Les institutions chargées d’intégrer et de former les nouvelles générations ne sont plus adaptées à l’énorme clivage entre une scolarisation « de masse » et une formation scolaire élitiste, ségrégative. Du côté de la représentation politique, ni les partis politiques de gauche, ni les syndicats n’ont encore trouvé les instruments, les pratiques qui permettraient d’allier culture populaire et culture générale élitiste, en mettant fin aux ghettos qui enferment inclus et exclus.

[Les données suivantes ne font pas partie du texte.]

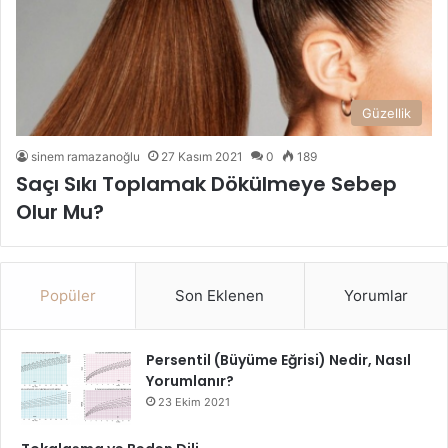
Güzellik
sinem ramazanoğlu
27 Kasım 2021
0
189
Saçı Sıkı Toplamak Dökülmeye Sebep
Olur Mu?
Popüler
Son Eklenen
Yorumlar
Persentil (Büyüme Eğrisi) Nedir, Nasıl
Yorumlanır?
23 Ekim 2021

La pauvreté et la misère sont maintenant largement partagées par toutes les fractions du salariat, mais ce que Bourdieu a appelé la « misère petite-bourgeoise », la « misère de position » née de la confrontation, de la cohabitation de tous ceux qu’oppose leur position dans la hiérarchie sociale, n’est pas la misère nue décrite par Zola, la « grande » misère de condition.

Tant qu’une mobilisation politique ne prendra pas en main la ségrégation scolaire, sociale, territoriale, la référence idéologique à la « classe moyenne » continuera à servir de paravent, pour « distinguer » les familles des exclus, des « classes dangereuses », et les familles paupérisées, mais cultivées, soucieuses de vivre « entre soi », à l’école comme dans l’espace de résidence.

Jean Lojkine est l’auteur de l’Adieu à la classe moyenne. éditions La Dispute, 2005.